Problem requirements: For the data below, please report each line where the word "Alisha" is found.

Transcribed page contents
▼▼▼
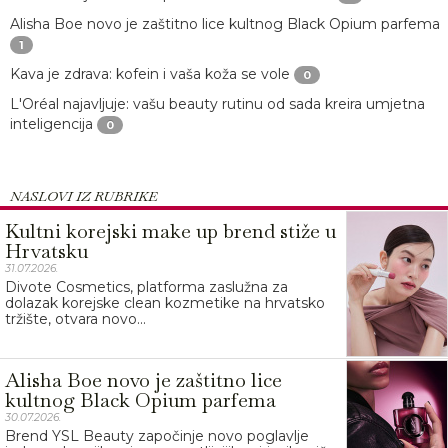
Alisha Boe novo je zaštitno lice kultnog Black Opium parfema
1
Kava je zdrava: kofein i vaša koža se vole
0
L'Oréal najavljuje: vašu beauty rutinu od sada kreira umjetna
inteligencija
0
NASLOVI IZ RUBRIKE
Kultni korejski make up brend stiže u
Hrvatsku
31.07.2026.
Divote Cosmetics, platforma zaslužna za
dolazak korejske clean kozmetike na hrvatsko
tržište, otvara novo...
Alisha Boe novo je zaštitno lice
kultnog Black Opium parfema
30.07.2026.
Brend YSL Beauty započinje novo poglavlje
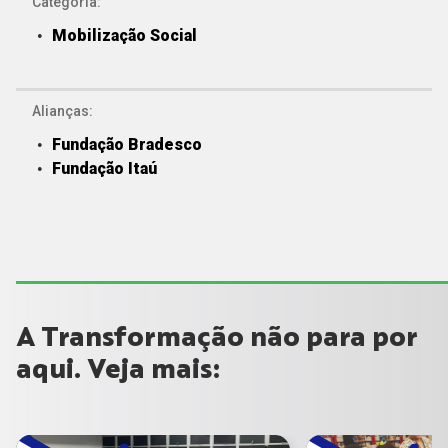
Categoria:
Mobilização Social
Alianças:
Fundação Bradesco
Fundação Itaú
A Transformação não para por
aqui. Veja mais:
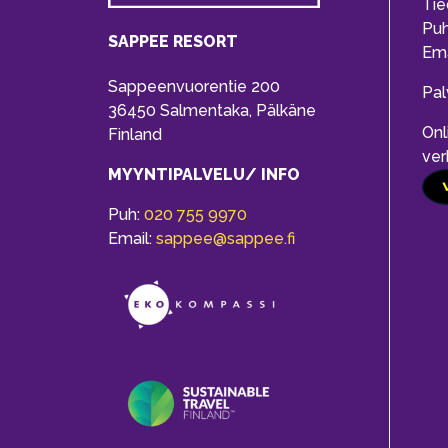
Tie
Pu
SAPPEE RESORT
Ema
Sappeenvuorentie 200
Pal
36450 Salmentaka, Pälkäne
Onl
Finland
ver
MYYNTIPALVELU/ INFO
Puh:
020 755 9970
Email:
sappee@sappee.fi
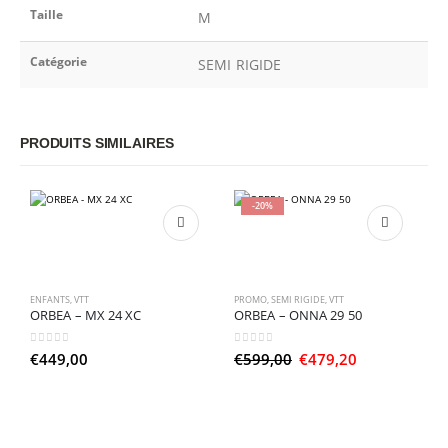
Taille
M
Catégorie
SEMI RIGIDE
PRODUITS SIMILAIRES
-20%
ENFANTS
,
VTT
PROMO
,
SEMI RIGIDE
,
VTT
ORBEA – MX 24 XC
ORBEA – ONNA 29 50
0
sur 5
0
sur 5
Le
Le
€
449,00
€
599,00
€
479,20
prix
prix
initial
actuel
P
était :
est :
O
€599,00.
€479,20.
0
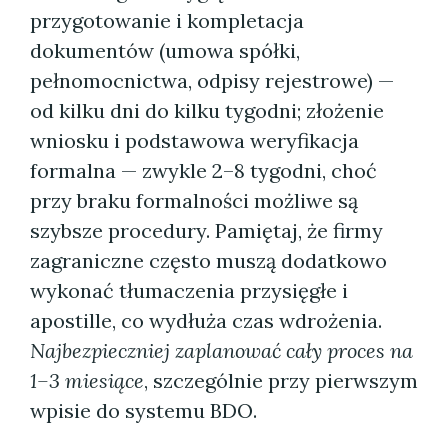
przygotowanie i kompletacja
dokumentów (umowa spółki,
pełnomocnictwa, odpisy rejestrowe) —
od kilku dni do kilku tygodni; złożenie
wniosku i podstawowa weryfikacja
formalna — zwykle 2–8 tygodni, choć
przy braku formalności możliwe są
szybsze procedury. Pamiętaj, że firmy
zagraniczne często muszą dodatkowo
wykonać tłumaczenia przysięgłe i
apostille, co wydłuża czas wdrożenia.
Najbezpieczniej zaplanować cały proces na
1–3 miesiące
, szczególnie przy pierwszym
wpisie do systemu BDO.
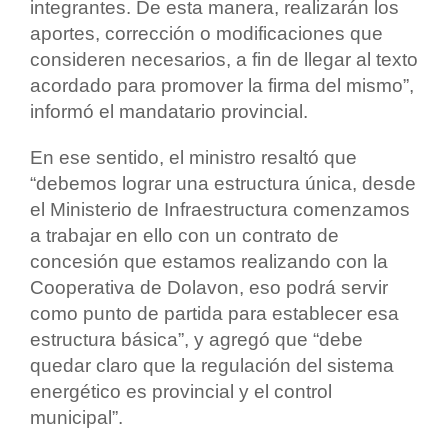
integrantes. De esta manera, realizarán los
aportes, corrección o modificaciones que
consideren necesarios, a fin de llegar al texto
acordado para promover la firma del mismo”,
informó el mandatario provincial.
En ese sentido, el ministro resaltó que
“debemos lograr una estructura única, desde
el Ministerio de Infraestructura comenzamos
a trabajar en ello con un contrato de
concesión que estamos realizando con la
Cooperativa de Dolavon, eso podrá servir
como punto de partida para establecer esa
estructura básica”, y agregó que “debe
quedar claro que la regulación del sistema
energético es provincial y el control
municipal”.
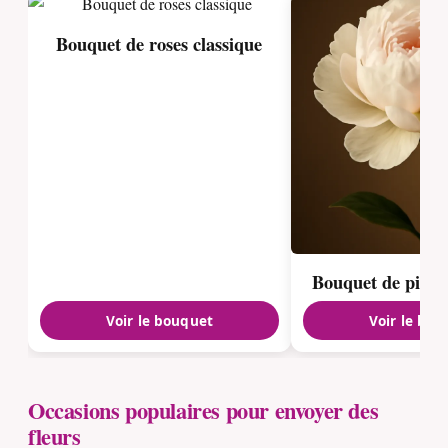
Bouquet de roses classique
Bouquet de pivoi
Voir le bouquet
Voir le bou
Occasions populaires pour envoyer des
fleurs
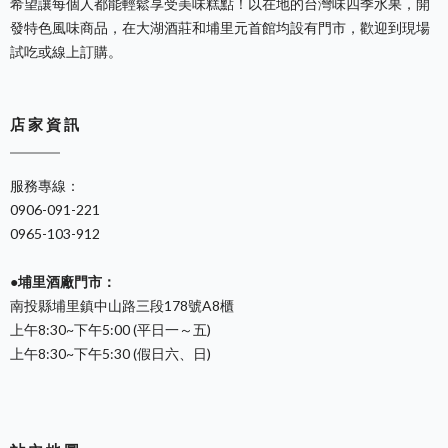
希望讓每個人都能輕鬆享受美味糕點！以在地的台灣味四季水果，開
發特色風味商品，在大湖酒莊和埔里元首館均設有門市，歡迎到現場
試吃或線上訂購。
店 家 資 訊
服務專線：
0906-091-221
0965-103-912
●埔里酒廠門市：
南投縣埔里鎮中山路三段178號A8櫃
上午8:30~下午5:00 (平日一～五)
上午8:30~下午5:30 (假日六、日)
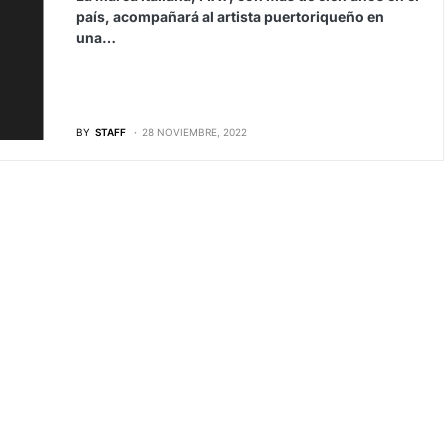
país, acompañará al artista puertoriqueño en
una…
BY
STAFF
28 NOVIEMBRE, 2022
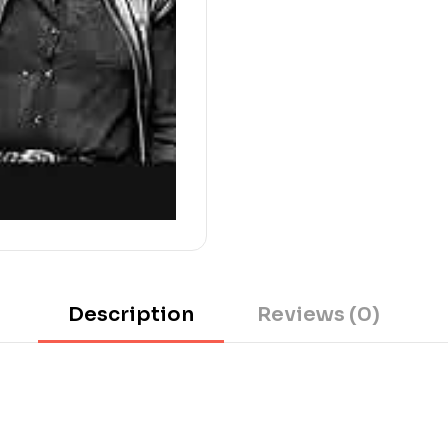
Description
Reviews (0)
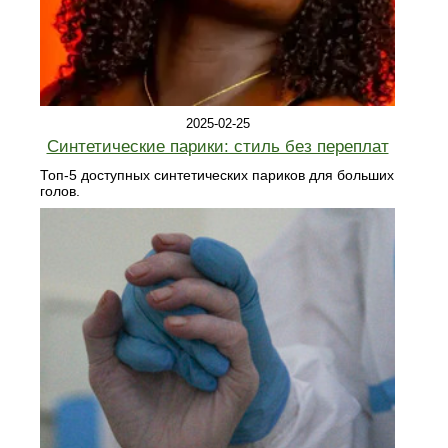
2025-02-25
Синтетические парики: стиль без переплат
Топ-5 доступных синтетических париков для больших
голов.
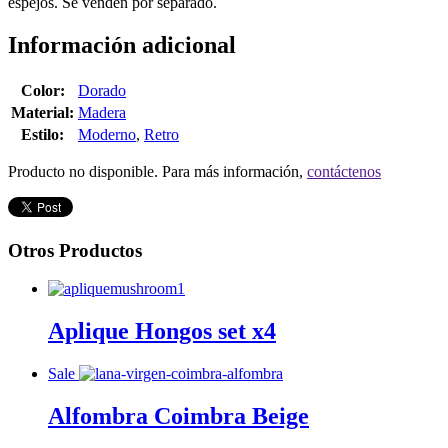
espejos. Se venden por separado.
Información adicional
Color:
Dorado
Material:
Madera
Estilo:
Moderno
,
Retro
Producto no disponible. Para más información,
contáctenos
Otros Productos
Aplique Hongos set x4
Sale
Alfombra Coimbra Beige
▲▲▲
Reply to the task:
Alisha Boe novo je zaštitno lice kultnog Black Opium parfema
Alisha Boe novo je zaštitno lice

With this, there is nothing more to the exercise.